Problem description:
Give back the records below verbatim, please, but without a single image.

Data provided:
+ + +

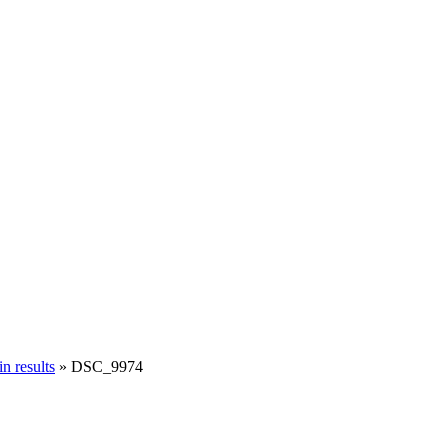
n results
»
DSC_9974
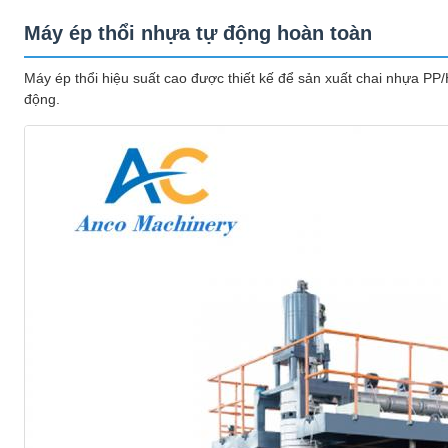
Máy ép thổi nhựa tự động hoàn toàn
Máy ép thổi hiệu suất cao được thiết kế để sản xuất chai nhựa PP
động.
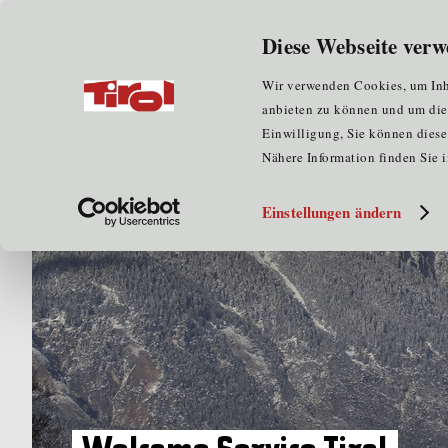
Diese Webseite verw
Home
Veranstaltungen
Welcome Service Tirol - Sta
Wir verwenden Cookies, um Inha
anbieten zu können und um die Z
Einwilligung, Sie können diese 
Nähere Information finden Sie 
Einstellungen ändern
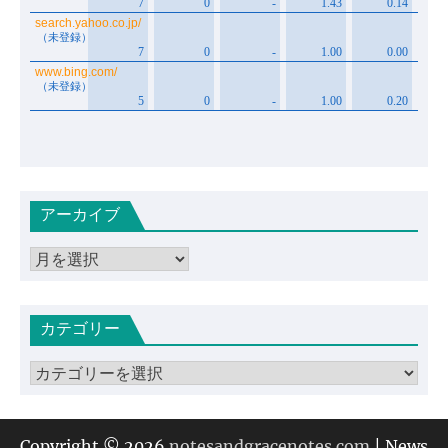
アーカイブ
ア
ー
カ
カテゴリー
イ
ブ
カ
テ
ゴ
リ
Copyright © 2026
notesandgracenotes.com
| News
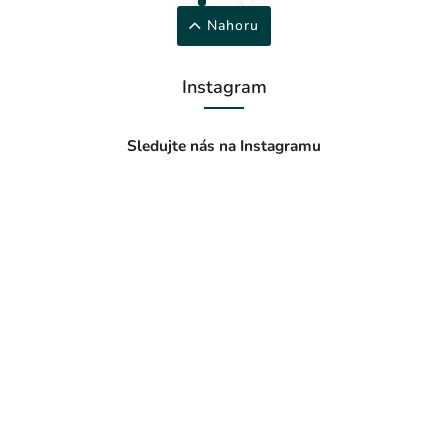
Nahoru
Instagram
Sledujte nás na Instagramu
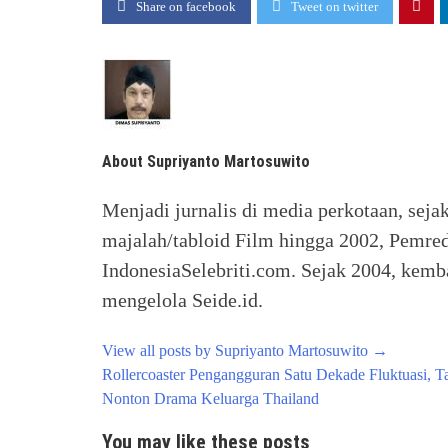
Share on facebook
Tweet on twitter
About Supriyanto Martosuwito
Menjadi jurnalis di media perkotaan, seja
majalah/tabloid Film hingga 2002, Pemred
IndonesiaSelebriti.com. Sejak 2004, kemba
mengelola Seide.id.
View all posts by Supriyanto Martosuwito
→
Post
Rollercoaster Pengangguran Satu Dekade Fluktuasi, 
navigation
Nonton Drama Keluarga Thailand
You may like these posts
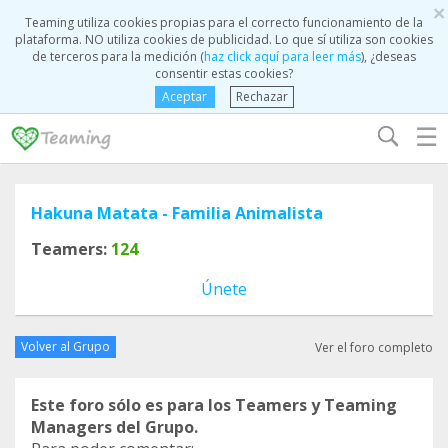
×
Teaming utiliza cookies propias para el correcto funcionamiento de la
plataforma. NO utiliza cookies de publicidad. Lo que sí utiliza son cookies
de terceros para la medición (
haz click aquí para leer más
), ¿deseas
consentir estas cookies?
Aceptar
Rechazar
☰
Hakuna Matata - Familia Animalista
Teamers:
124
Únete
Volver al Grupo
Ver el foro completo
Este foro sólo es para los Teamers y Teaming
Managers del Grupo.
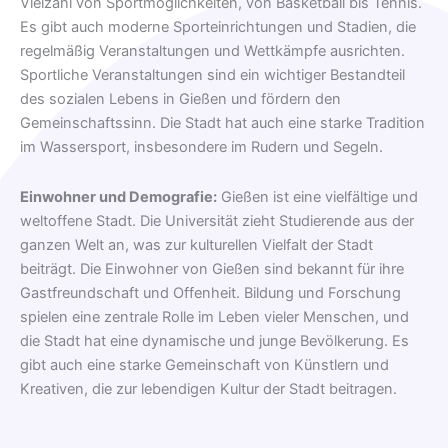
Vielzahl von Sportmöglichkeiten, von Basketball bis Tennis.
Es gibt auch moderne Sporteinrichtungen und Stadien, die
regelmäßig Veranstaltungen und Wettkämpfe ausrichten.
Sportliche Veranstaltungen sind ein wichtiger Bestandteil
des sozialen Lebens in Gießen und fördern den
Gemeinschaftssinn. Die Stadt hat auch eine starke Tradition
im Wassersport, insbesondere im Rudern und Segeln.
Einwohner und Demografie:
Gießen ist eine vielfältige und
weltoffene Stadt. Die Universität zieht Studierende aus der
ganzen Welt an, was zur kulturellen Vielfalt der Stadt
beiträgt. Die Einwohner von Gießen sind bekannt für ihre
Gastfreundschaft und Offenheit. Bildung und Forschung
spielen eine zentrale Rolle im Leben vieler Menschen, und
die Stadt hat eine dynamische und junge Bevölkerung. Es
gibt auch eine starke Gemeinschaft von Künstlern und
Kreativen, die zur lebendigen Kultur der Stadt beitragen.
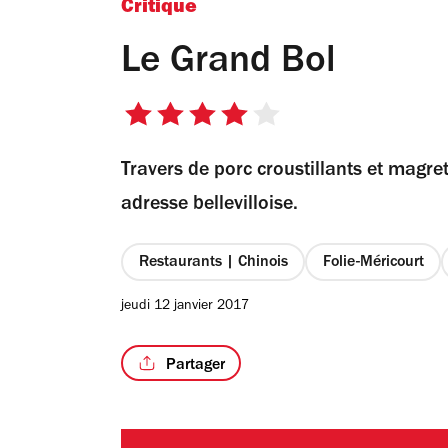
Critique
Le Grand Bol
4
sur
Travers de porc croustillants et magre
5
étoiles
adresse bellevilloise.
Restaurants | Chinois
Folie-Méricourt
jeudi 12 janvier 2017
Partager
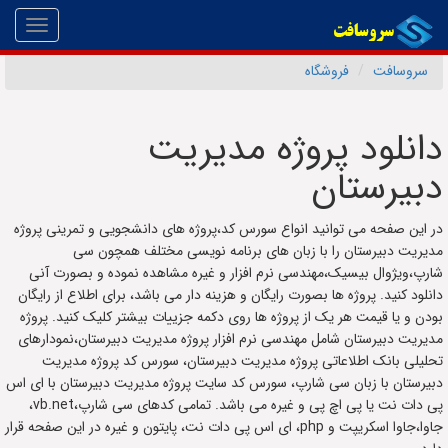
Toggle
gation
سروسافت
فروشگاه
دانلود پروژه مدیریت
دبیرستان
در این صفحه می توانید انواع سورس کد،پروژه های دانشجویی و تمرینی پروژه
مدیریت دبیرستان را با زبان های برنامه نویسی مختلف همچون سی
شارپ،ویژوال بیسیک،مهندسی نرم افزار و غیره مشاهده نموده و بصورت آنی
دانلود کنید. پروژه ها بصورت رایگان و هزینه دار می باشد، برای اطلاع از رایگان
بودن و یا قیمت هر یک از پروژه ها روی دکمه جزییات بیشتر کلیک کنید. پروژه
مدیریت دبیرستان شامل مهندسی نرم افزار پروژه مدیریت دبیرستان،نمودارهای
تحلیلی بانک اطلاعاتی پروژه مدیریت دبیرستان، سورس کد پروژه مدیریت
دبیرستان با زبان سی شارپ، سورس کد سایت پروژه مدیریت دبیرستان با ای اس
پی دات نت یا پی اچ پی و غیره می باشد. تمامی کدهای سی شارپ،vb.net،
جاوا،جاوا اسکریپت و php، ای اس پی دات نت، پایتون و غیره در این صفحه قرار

+ + +

Solution for this exercise:
n results
»
DSC_9974
Máy ép thổi nhựa tự động hoàn toàn
Máy ép thổi hiệu suất cao được thiết kế để sản xuất chai nhựa PP
động.
Diese Webseite verw
Home
Veranstaltungen
Welcome Service Tirol - Sta
Wir verwenden Cookies, um Inha
anbieten zu können und um die Z
Einwilligung, Sie können diese 
Nähere Information finden Sie 
Einstellungen ändern
アーカイブ
ア
ー
カ
カテゴリー
イ
ブ
カ
テ
ゴ
リ
Copyright © 2026
notesandgracenotes.com
| News
Nahoru
Instagram
Sledujte nás na Instagramu
Share on facebook
Tweet on twitter
About Supriyanto Martosuwito
Menjadi jurnalis di media perkotaan, seja
majalah/tabloid Film hingga 2002, Pemred
IndonesiaSelebriti.com. Sejak 2004, kemba
mengelola Seide.id.
View all posts by Supriyanto Martosuwito
→
Post
Rollercoaster Pengangguran Satu Dekade Fluktuasi, 
navigation
Nonton Drama Keluarga Thailand
You may like these posts
×
Teaming utiliza cookies propias para el correcto funcionamiento de la
plataforma. NO utiliza cookies de publicidad. Lo que sí utiliza son cookies
de terceros para la medición (
haz click aquí para leer más
), ¿deseas
consentir estas cookies?
Aceptar
Rechazar
☰
Hakuna Matata - Familia Animalista
Teamers:
124
Únete
Volver al Grupo
Ver el foro completo
Este foro sólo es para los Teamers y Teaming
Managers del Grupo.
Vielzahl von Sportmöglichkeiten, von Basketball bis Tennis.
Es gibt auch moderne Sporteinrichtungen und Stadien, die
regelmäßig Veranstaltungen und Wettkämpfe ausrichten.
Sportliche Veranstaltungen sind ein wichtiger Bestandteil
des sozialen Lebens in Gießen und fördern den
Gemeinschaftssinn. Die Stadt hat auch eine starke Tradition
im Wassersport, insbesondere im Rudern und Segeln.
Einwohner und Demografie:
Gießen ist eine vielfältige und
weltoffene Stadt. Die Universität zieht Studierende aus der
ganzen Welt an, was zur kulturellen Vielfalt der Stadt
beiträgt. Die Einwohner von Gießen sind bekannt für ihre
Gastfreundschaft und Offenheit. Bildung und Forschung
spielen eine zentrale Rolle im Leben vieler Menschen, und
die Stadt hat eine dynamische und junge Bevölkerung. Es
gibt auch eine starke Gemeinschaft von Künstlern und
Kreativen, die zur lebendigen Kultur der Stadt beitragen.
Critique
Le Grand Bol
4
sur
Travers de porc croustillants et magre
5
étoiles
adresse bellevilloise.
Restaurants | Chinois
Folie-Méricourt
jeudi 12 janvier 2017
Partager
Toggle
gation
سروسافت
فروشگاه
دانلود پروژه مدیریت
دبیرستان
در این صفحه می توانید انواع سورس کد،پروژه های دانشجویی و تمرینی پروژه
مدیریت دبیرستان را با زبان های برنامه نویسی مختلف همچون سی
شارپ،ویژوال بیسیک،مهندسی نرم افزار و غیره مشاهده نموده و بصورت آنی
دانلود کنید. پروژه ها بصورت رایگان و هزینه دار می باشد، برای اطلاع از رایگان
بودن و یا قیمت هر یک از پروژه ها روی دکمه جزییات بیشتر کلیک کنید. پروژه
مدیریت دبیرستان شامل مهندسی نرم افزار پروژه مدیریت دبیرستان،نمودارهای
تحلیلی بانک اطلاعاتی پروژه مدیریت دبیرستان، سورس کد پروژه مدیریت
دبیرستان با زبان سی شارپ، سورس کد سایت پروژه مدیریت دبیرستان با ای اس
پی دات نت یا پی اچ پی و غیره می باشد. تمامی کدهای سی شارپ،vb.net،
جاوا،جاوا اسکریپت و php، ای اس پی دات نت، پایتون و غیره در این صفحه قرار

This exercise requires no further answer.